(Rendered page images)
=-=-=-=-=
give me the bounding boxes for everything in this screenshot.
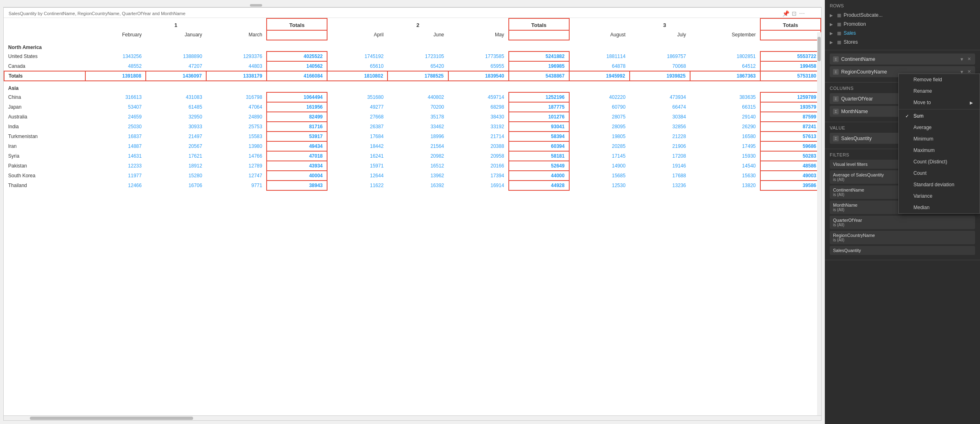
- cell-jul: 21906: [630, 141, 690, 151]
- expand-arrow-icon: ▶: [830, 31, 835, 36]
- cell-mar: 1293376: [206, 51, 267, 61]
- table-row: Iran 14887 20567 13980 49434 18442 21564…: [4, 141, 821, 151]
- context-menu-item-move-to[interactable]: Move to ▶: [899, 97, 980, 108]
- pin-icon[interactable]: 📌: [782, 10, 789, 17]
- top-field-item[interactable]: ▶ ▦ Sales: [830, 29, 975, 38]
- top-field-item[interactable]: ▶ ▦ ProductSubcate...: [830, 11, 975, 20]
- totals-q3: 5753180: [760, 71, 821, 81]
- context-menu-item-count-(distinct)[interactable]: Count (Distinct): [899, 156, 980, 167]
- filter-item[interactable]: RegionCountryName is (All): [830, 231, 975, 244]
- filter-item[interactable]: QuarterOfYear is (All): [830, 216, 975, 229]
- cell-sep: 13820: [690, 181, 760, 190]
- table-row: Turkmenistan 16837 21497 15583 53917 176…: [4, 132, 821, 141]
- context-menu-item-rename[interactable]: Rename: [899, 85, 980, 97]
- january-header: January: [146, 30, 206, 40]
- top-scrollbar[interactable]: [3, 3, 822, 7]
- context-menu-item-minimum[interactable]: Minimum: [899, 133, 980, 145]
- menu-item-label: Count: [913, 170, 927, 176]
- table-icon: ▦: [837, 31, 841, 36]
- cell-apr: 17684: [327, 132, 388, 141]
- cell-q3-total: 48586: [760, 161, 821, 171]
- table-wrapper[interactable]: 1 Totals 2 Totals 3 Totals February Janu…: [4, 18, 821, 415]
- rows-field-item[interactable]: Σ ContinentName ▼ ✕: [830, 54, 975, 65]
- cell-aug: 14900: [569, 161, 630, 171]
- cell-jan: 1388890: [146, 51, 206, 61]
- context-menu-item-maximum[interactable]: Maximum: [899, 145, 980, 156]
- cell-may: 16914: [448, 181, 509, 190]
- cell-q2-total: 58181: [509, 151, 569, 161]
- field-type-icon: Σ: [833, 69, 839, 75]
- table-icon: ▦: [837, 22, 841, 27]
- cell-aug: 1881114: [569, 51, 630, 61]
- august-header: August: [569, 30, 630, 40]
- filter-item[interactable]: SalesQuantity: [830, 246, 975, 255]
- expand-icon[interactable]: ⊡: [792, 10, 797, 17]
- q2-month-totals-header: [509, 30, 569, 40]
- top-field-item[interactable]: ▶ ▦ Stores: [830, 38, 975, 47]
- cell-q2-total: 44000: [509, 171, 569, 181]
- cell-apr: 16241: [327, 151, 388, 161]
- country-name: China: [4, 92, 85, 102]
- cell-q1-total: 82499: [267, 112, 327, 122]
- cell-jan: 18912: [146, 161, 206, 171]
- field-dropdown-btn[interactable]: ▼: [959, 56, 965, 62]
- expand-arrow-icon: ▶: [830, 40, 835, 45]
- cell-aug: 17145: [569, 151, 630, 161]
- context-menu-item-average[interactable]: Average: [899, 122, 980, 133]
- h-scroll-thumb[interactable]: [30, 417, 193, 420]
- table-icon: ▦: [837, 13, 841, 18]
- cell-q3-total: 87241: [760, 122, 821, 132]
- field-left: Σ QuarterOfYear: [833, 96, 873, 102]
- q3-totals-header: Totals: [760, 18, 821, 30]
- more-icon[interactable]: ⋯: [799, 10, 805, 17]
- table-row: Syria 14631 17621 14766 47018 16241 2098…: [4, 151, 821, 161]
- v-scroll-thumb[interactable]: [817, 37, 821, 61]
- context-menu-item-count[interactable]: Count: [899, 167, 980, 179]
- horizontal-scrollbar[interactable]: [4, 415, 821, 420]
- top-field-item[interactable]: ▶ ▦ Promotion: [830, 20, 975, 29]
- q1-header: 1: [85, 18, 267, 30]
- top-scroll-thumb[interactable]: [250, 4, 262, 7]
- context-menu-item-remove-field[interactable]: Remove field: [899, 74, 980, 85]
- cell-apr: 65610: [327, 61, 388, 71]
- context-menu-item-sum[interactable]: ✓ Sum: [899, 110, 980, 122]
- right-panel: Rows ▶ ▦ ProductSubcate... ▶ ▦ Promotion…: [825, 0, 980, 424]
- cell-q2-total: 44928: [509, 181, 569, 190]
- cell-q2-total: 52649: [509, 161, 569, 171]
- may-header: May: [448, 30, 509, 40]
- field-label: Sales: [844, 30, 856, 36]
- country-header: [4, 30, 85, 40]
- field-type-icon: Σ: [833, 136, 839, 141]
- cell-apr: 12644: [327, 171, 388, 181]
- context-menu-item-median[interactable]: Median: [899, 202, 980, 213]
- cell-aug: 28075: [569, 112, 630, 122]
- top-fields-list: ▶ ▦ ProductSubcate... ▶ ▦ Promotion ▶ ▦ …: [830, 11, 975, 47]
- q3-header: 3: [569, 18, 760, 30]
- vertical-scrollbar[interactable]: [817, 32, 821, 415]
- cell-q2-total: 5241882: [509, 51, 569, 61]
- cell-aug: 402220: [569, 92, 630, 102]
- cell-feb: 316613: [85, 92, 146, 102]
- filter-value: is (All): [833, 238, 972, 242]
- cell-jul: 70068: [630, 61, 690, 71]
- context-menu-item-standard-deviation[interactable]: Standard deviation: [899, 179, 980, 190]
- cell-q3-total: 39586: [760, 181, 821, 190]
- table-row: Canada 48552 47207 44803 140562 65610 65…: [4, 61, 821, 71]
- field-remove-btn[interactable]: ✕: [967, 56, 972, 62]
- menu-item-label: Sum: [913, 113, 924, 119]
- totals-q2: 5438867: [509, 71, 569, 81]
- country-name: Pakistan: [4, 161, 85, 171]
- cell-q1-total: 43934: [267, 161, 327, 171]
- cell-q2-total: 187775: [509, 102, 569, 112]
- cell-jun: 16512: [388, 161, 448, 171]
- main-visualization-area: SalesQuantity by ContinentName, RegionCo…: [0, 0, 825, 424]
- cell-q1-total: 1064494: [267, 92, 327, 102]
- context-menu-item-variance[interactable]: Variance: [899, 190, 980, 202]
- cell-apr: 27668: [327, 112, 388, 122]
- menu-item-label: Median: [913, 205, 929, 210]
- cell-jun: 1723105: [388, 51, 448, 61]
- cell-apr: 26387: [327, 122, 388, 132]
- cell-jul: 32856: [630, 122, 690, 132]
- cell-feb: 12466: [85, 181, 146, 190]
- cell-sep: 29140: [690, 112, 760, 122]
=-=-=-=-=
* PROBLEM REQUIREMENTS
Here the job is to print the data above exactly, except for any pictures.

* SOLUTION
give me the bounding boxes for everything in this screenshot.
- cell-jul: 21906: [630, 141, 690, 151]
- expand-arrow-icon: ▶: [830, 31, 835, 36]
- cell-mar: 1293376: [206, 51, 267, 61]
- table-row: Iran 14887 20567 13980 49434 18442 21564…: [4, 141, 821, 151]
- context-menu-item-move-to[interactable]: Move to ▶: [899, 97, 980, 108]
- pin-icon[interactable]: 📌: [782, 10, 789, 17]
- top-field-item[interactable]: ▶ ▦ Sales: [830, 29, 975, 38]
- top-field-item[interactable]: ▶ ▦ ProductSubcate...: [830, 11, 975, 20]
- totals-q3: 5753180: [760, 71, 821, 81]
- context-menu-item-count-(distinct)[interactable]: Count (Distinct): [899, 156, 980, 167]
- filter-item[interactable]: RegionCountryName is (All): [830, 231, 975, 244]
- filter-item[interactable]: QuarterOfYear is (All): [830, 216, 975, 229]
- cell-sep: 13820: [690, 181, 760, 190]
- table-row: Turkmenistan 16837 21497 15583 53917 176…: [4, 132, 821, 141]
- context-menu-item-rename[interactable]: Rename: [899, 85, 980, 97]
- january-header: January: [146, 30, 206, 40]
- top-scrollbar[interactable]: [3, 3, 822, 7]
- context-menu-item-minimum[interactable]: Minimum: [899, 133, 980, 145]
- menu-item-label: Count: [913, 170, 927, 176]
- table-icon: ▦: [837, 31, 841, 36]
- cell-apr: 17684: [327, 132, 388, 141]
- cell-q3-total: 48586: [760, 161, 821, 171]
- table-wrapper[interactable]: 1 Totals 2 Totals 3 Totals February Janu…: [4, 18, 821, 415]
- rows-field-item[interactable]: Σ ContinentName ▼ ✕: [830, 54, 975, 65]
- cell-aug: 14900: [569, 161, 630, 171]
- cell-jan: 1388890: [146, 51, 206, 61]
- context-menu-item-maximum[interactable]: Maximum: [899, 145, 980, 156]
- cell-may: 16914: [448, 181, 509, 190]
- cell-q2-total: 58181: [509, 151, 569, 161]
- field-type-icon: Σ: [833, 69, 839, 75]
- table-icon: ▦: [837, 22, 841, 27]
- cell-aug: 1881114: [569, 51, 630, 61]
- august-header: August: [569, 30, 630, 40]
- filter-item[interactable]: SalesQuantity: [830, 246, 975, 255]
- expand-icon[interactable]: ⊡: [792, 10, 797, 17]
- q2-month-totals-header: [509, 30, 569, 40]
- top-field-item[interactable]: ▶ ▦ Stores: [830, 38, 975, 47]
- cell-q2-total: 44000: [509, 171, 569, 181]
- cell-apr: 16241: [327, 151, 388, 161]
- country-name: China: [4, 92, 85, 102]
- cell-q1-total: 82499: [267, 112, 327, 122]
- cell-jan: 18912: [146, 161, 206, 171]
- field-dropdown-btn[interactable]: ▼: [959, 56, 965, 62]
- expand-arrow-icon: ▶: [830, 40, 835, 45]
- cell-aug: 17145: [569, 151, 630, 161]
- context-menu-item-average[interactable]: Average: [899, 122, 980, 133]
- h-scroll-thumb[interactable]: [30, 417, 193, 420]
- table-icon: ▦: [837, 13, 841, 18]
- cell-q3-total: 87241: [760, 122, 821, 132]
- field-left: Σ QuarterOfYear: [833, 96, 873, 102]
- q3-totals-header: Totals: [760, 18, 821, 30]
- more-icon[interactable]: ⋯: [799, 10, 805, 17]
- table-row: Syria 14631 17621 14766 47018 16241 2098…: [4, 151, 821, 161]
- v-scroll-thumb[interactable]: [817, 37, 821, 61]
- context-menu-item-count[interactable]: Count: [899, 167, 980, 179]
- horizontal-scrollbar[interactable]: [4, 415, 821, 420]
- top-field-item[interactable]: ▶ ▦ Promotion: [830, 20, 975, 29]
- q1-header: 1: [85, 18, 267, 30]
- top-scroll-thumb[interactable]: [250, 4, 262, 7]
- context-menu-item-remove-field[interactable]: Remove field: [899, 74, 980, 85]
- cell-apr: 65610: [327, 61, 388, 71]
- context-menu-item-sum[interactable]: ✓ Sum: [899, 110, 980, 122]
- right-panel: Rows ▶ ▦ ProductSubcate... ▶ ▦ Promotion…: [825, 0, 980, 424]
- cell-q2-total: 44928: [509, 181, 569, 190]
- cell-q2-total: 52649: [509, 161, 569, 171]
- may-header: May: [448, 30, 509, 40]
- field-label: Sales: [844, 30, 856, 36]
- country-header: [4, 30, 85, 40]
- field-type-icon: Σ: [833, 136, 839, 141]
- cell-apr: 12644: [327, 171, 388, 181]
- context-menu-item-median[interactable]: Median: [899, 202, 980, 213]
- cell-aug: 28075: [569, 112, 630, 122]
- top-fields-list: ▶ ▦ ProductSubcate... ▶ ▦ Promotion ▶ ▦ …: [830, 11, 975, 47]
- q3-header: 3: [569, 18, 760, 30]
- vertical-scrollbar[interactable]: [817, 32, 821, 415]
- cell-q2-total: 5241882: [509, 51, 569, 61]
- cell-aug: 402220: [569, 92, 630, 102]
- cell-feb: 316613: [85, 92, 146, 102]
- filter-value: is (All): [833, 238, 972, 242]
- cell-jul: 70068: [630, 61, 690, 71]
- context-menu-item-standard-deviation[interactable]: Standard deviation: [899, 179, 980, 190]
- cell-q3-total: 39586: [760, 181, 821, 190]
- table-row: Canada 48552 47207 44803 140562 65610 65…: [4, 61, 821, 71]
- field-remove-btn[interactable]: ✕: [967, 56, 972, 62]
- menu-item-label: Sum: [913, 113, 924, 119]
- totals-q2: 5438867: [509, 71, 569, 81]
- country-name: Pakistan: [4, 161, 85, 171]
- cell-q1-total: 43934: [267, 161, 327, 171]
- cell-q2-total: 187775: [509, 102, 569, 112]
- cell-jun: 16512: [388, 161, 448, 171]
- main-visualization-area: SalesQuantity by ContinentName, RegionCo…: [0, 0, 825, 424]
- cell-q1-total: 1064494: [267, 92, 327, 102]
- context-menu-item-variance[interactable]: Variance: [899, 190, 980, 202]
- cell-apr: 27668: [327, 112, 388, 122]
- menu-item-label: Median: [913, 205, 929, 210]
- cell-jun: 1723105: [388, 51, 448, 61]
- cell-apr: 26387: [327, 122, 388, 132]
- cell-jul: 32856: [630, 122, 690, 132]
- cell-feb: 12466: [85, 181, 146, 190]
- cell-sep: 29140: [690, 112, 760, 122]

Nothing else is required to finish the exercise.